Citizens hit worst by flood zones consulted Monday

By Tracey Arial

Properties in Laval with elevations within 24.49 metres of the usual high water mark of the Mille Iles River, Rivière des Prairies or Lake of Two Mountains could flood in the next 2, 20 or 100 years.

The City of Laval plans to change the regulations about what can be constructed on these properties. It invited owners to a public consultation at 7 p.m. Monday, Dec. 15.

The consultation was held at the Château Royal hotel, 3500 Souvenir.

City contacts weren’t available to provide more information prior to this issue going to press, so we’ll provide details about the meeting next week.

In the meantime, anyone who wants to know developments as they occur should refer to the website operated by volunteer members of the Comité des citoyens de Laval Ouest.

The volunteers running the French-language site are extremely well-informed. Regular readers of learned about Monday’s consultation on Wednesday, for example, while media were informed Friday afternoon at 4:23.

The proposed changes to the current regulations for property owners appeared on the blog two weeks ago. If they go through as proposed, sheds, pools and fences will be approved for properties in the 20-year zone. Regulations that went into effect in November 2013 allowed for none of this.

Committee members recently met with municipal, provincial and federal representatives about flood zones restrictions. Published reports about the meetings appeared on their
blog soon after. Volunteers also respond to English questions from readers regularly.

To see whether your property is affected by these regulations, consult the various maps that identify flood zones in Laval that are linked to the city website.
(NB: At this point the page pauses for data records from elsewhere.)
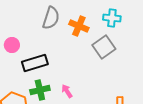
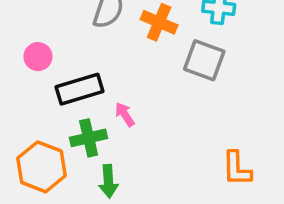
gray square: (104, 47) -> (204, 60), turned -35
pink arrow: (67, 91) -> (125, 114), moved

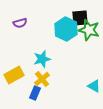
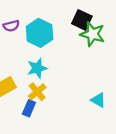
black square: (80, 18) -> (82, 20), turned 30
cyan hexagon: (66, 29) -> (40, 33), moved

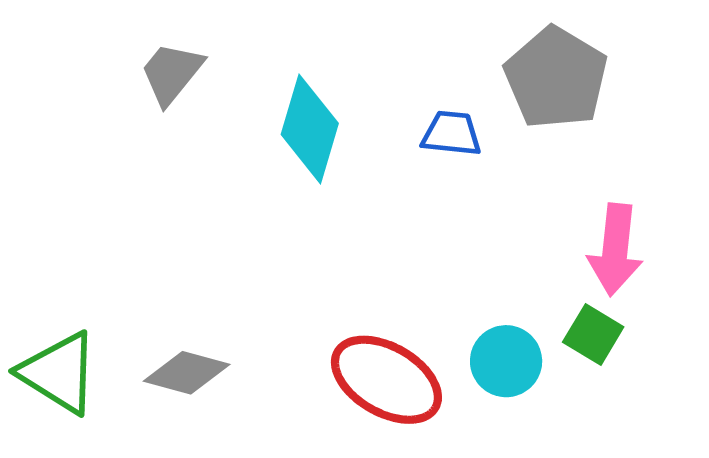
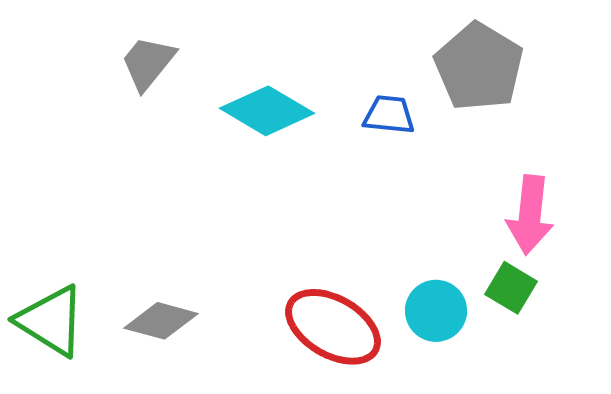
cyan diamond: (310, 129) -> (267, 111), turned -76

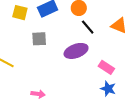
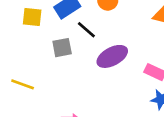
black line: (88, 27) -> (86, 30), moved

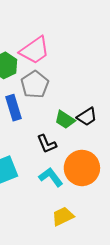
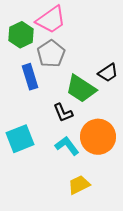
black trapezoid: (87, 117) -> (108, 73), moved
green trapezoid: (65, 120) -> (81, 89), size x1.5

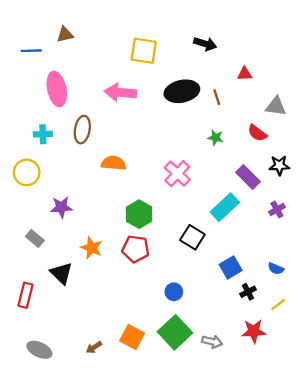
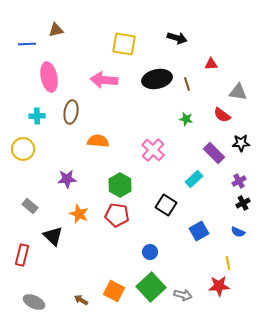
purple star: (61, 207) -> (67, 179), moved
cyan rectangle: (225, 207) -> (194, 179), size x0.7
black cross: (248, 292) -> (243, 203), moved
yellow line: (278, 305) -> (228, 263), moved, turned -64
brown arrow: (94, 347) -> (81, 300), turned 64

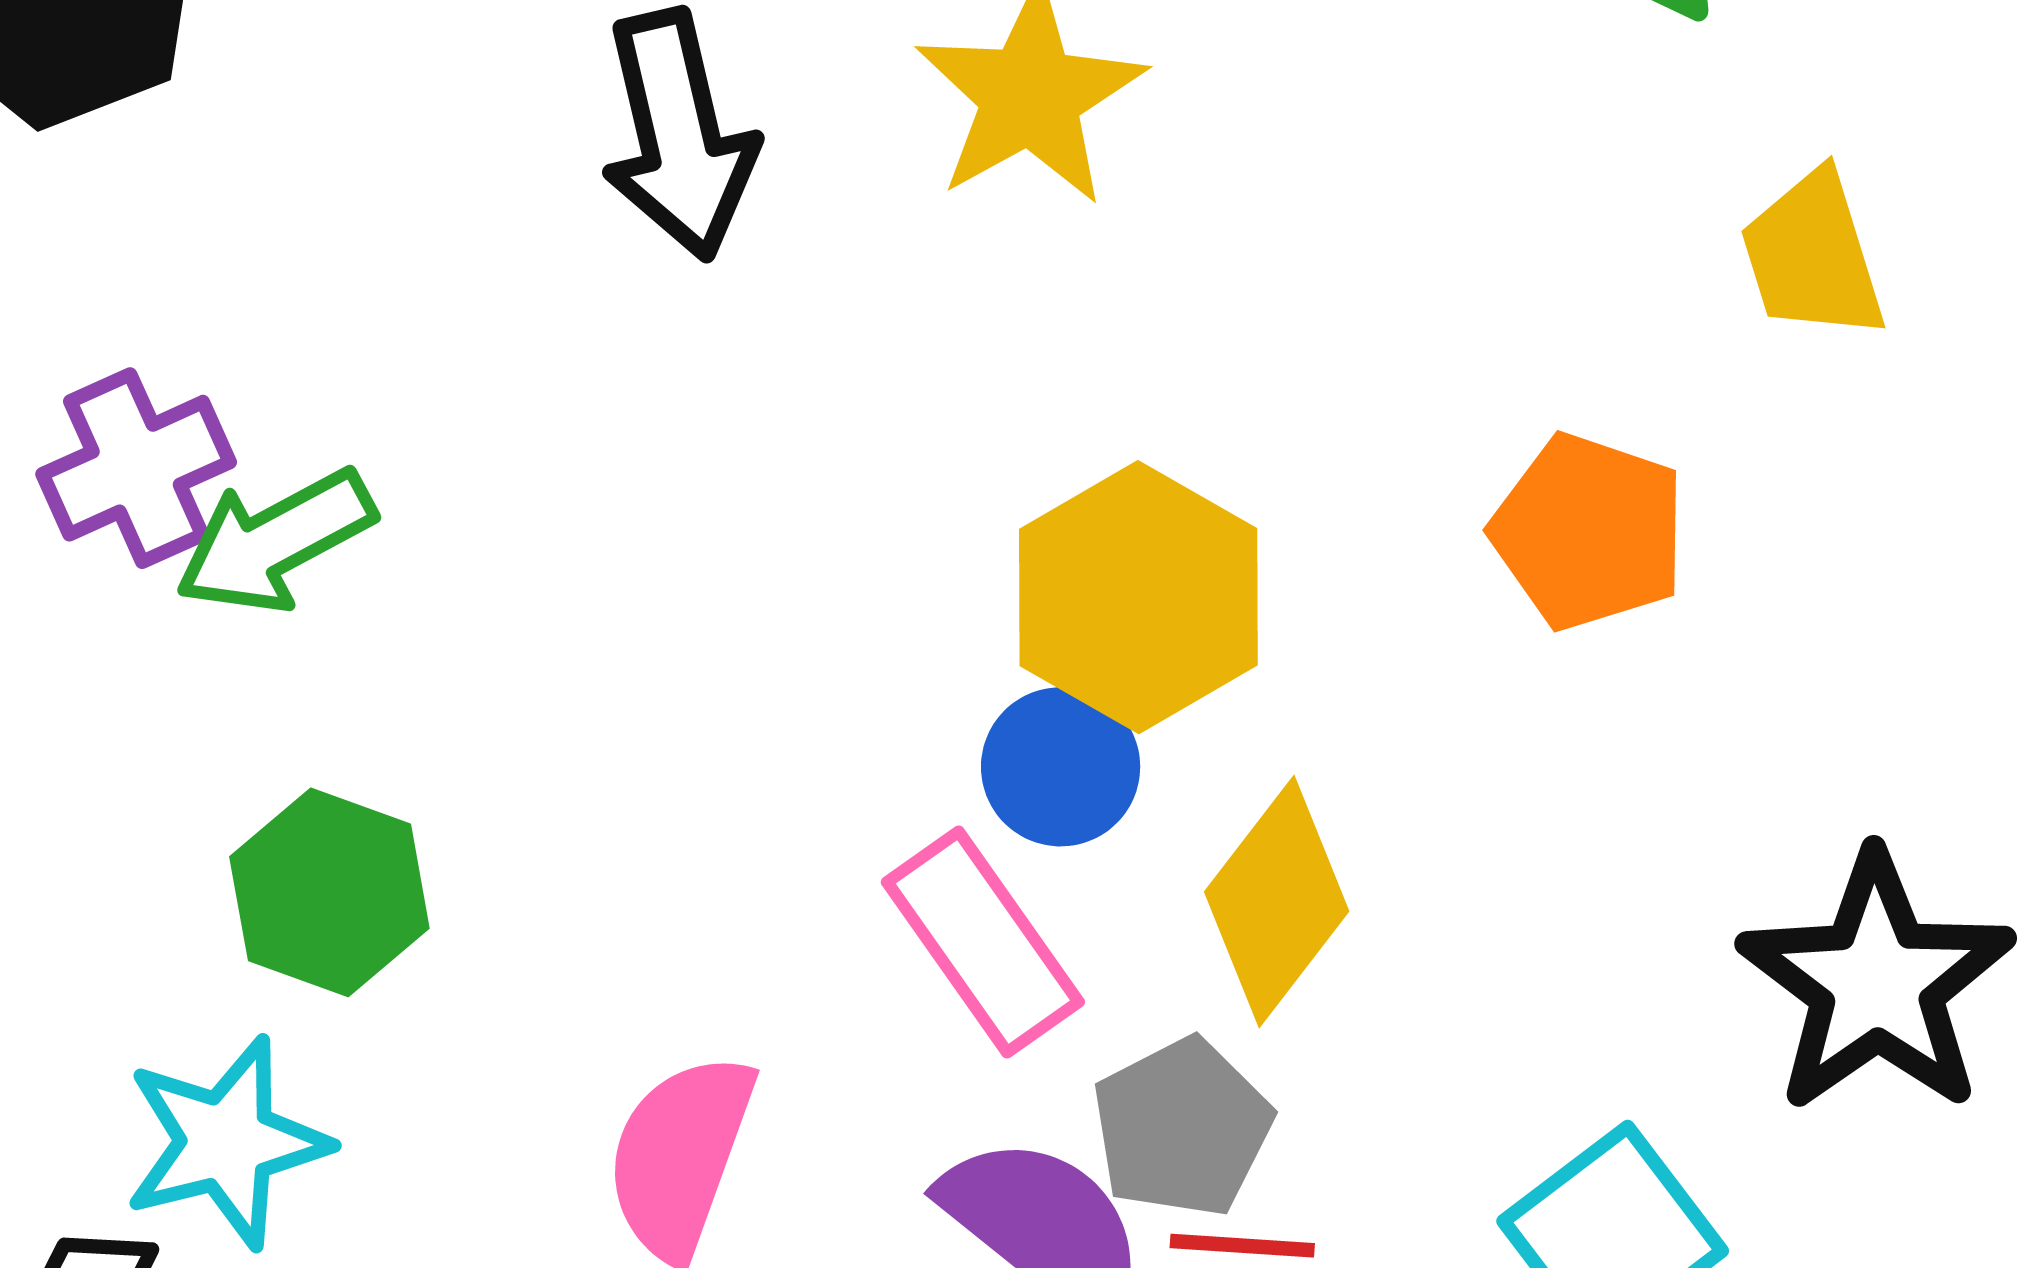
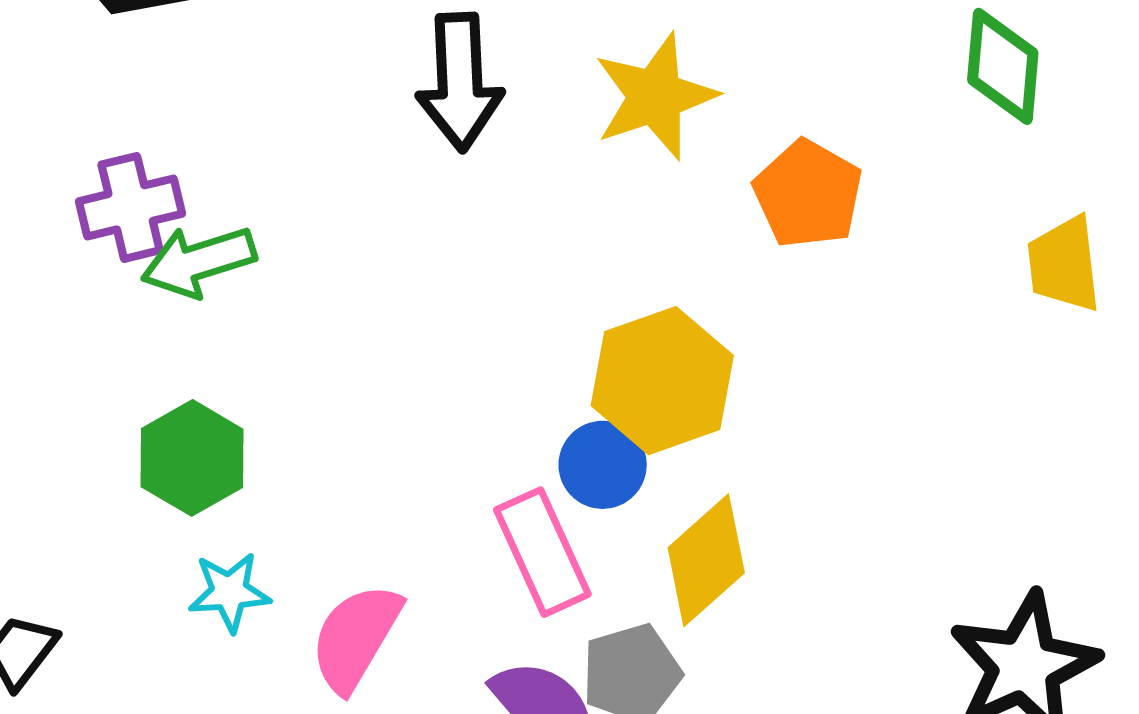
orange pentagon: (1589, 532) -> (808, 194), moved
cyan star: (226, 1142) -> (229, 592), moved, size x0.7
Blog volunteers hope that Laval’s proposed regulations will affect properties so that maps created in 1995 can be used to determine which properties are at higher risk. Maps produced in 2006 and 2008 indicate many more properties in Laval at high risk for flooding, but residents say that later maps don’t take account of water control measures, like the Laval Dam.

Laval hasn’t yet released updated maps to show which properties fall within each flood zone.